* **WHAT YOU NEED TO DO**
Whatever pictures appear, omit them, and repeat the data below exactly.

* **EXTRACTED INFORMATION**
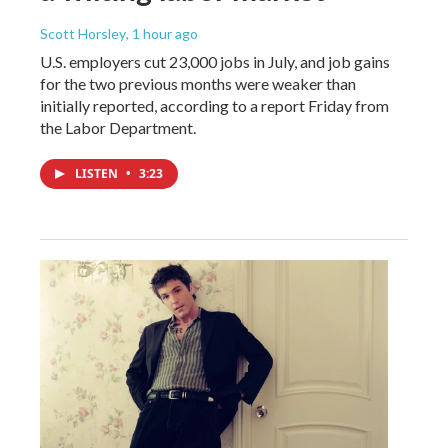
Scott Horsley
, 1 hour ago
U.S. employers cut 23,000 jobs in July, and job gains
for the two previous months were weaker than
initially reported, according to a report Friday from
the Labor Department.
LISTEN
•
3:23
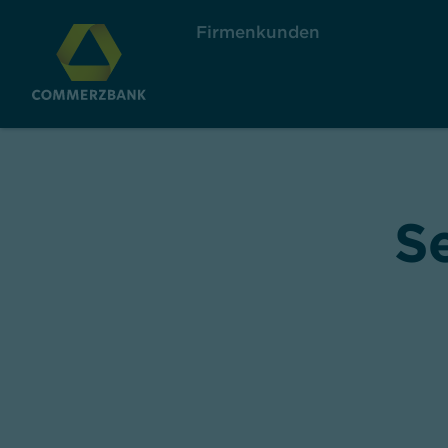
Firmenkunden
S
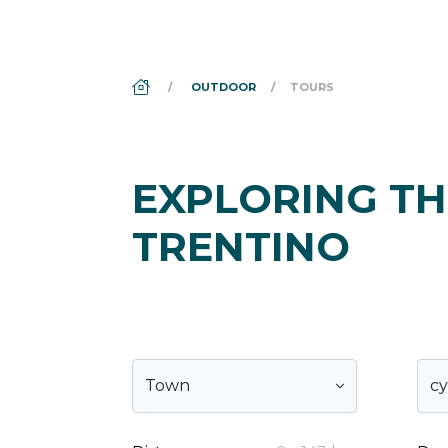
DS_BREADCRUMB.HOME
OUTDOOR
TOURS
EXPLORING TH
TRENTINO
Town
cy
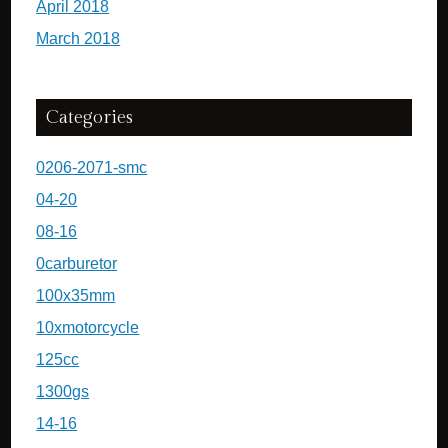
April 2018
March 2018
Categories
0206-2071-smc
04-20
08-16
0carburetor
100x35mm
10xmotorcycle
125cc
1300gs
14-16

* **OUTPUT OF THE EXERCISE**
Scott Horsley
, 1 hour ago
U.S. employers cut 23,000 jobs in July, and job gains
for the two previous months were weaker than
initially reported, according to a report Friday from
the Labor Department.
LISTEN
•
3:23
Firmenkunden
S
DS_BREADCRUMB.HOME
OUTDOOR
TOURS
EXPLORING TH
TRENTINO
Town
cy
April 2018
March 2018
Categories
0206-2071-smc
04-20
08-16
0carburetor
100x35mm
10xmotorcycle
125cc
1300gs
14-16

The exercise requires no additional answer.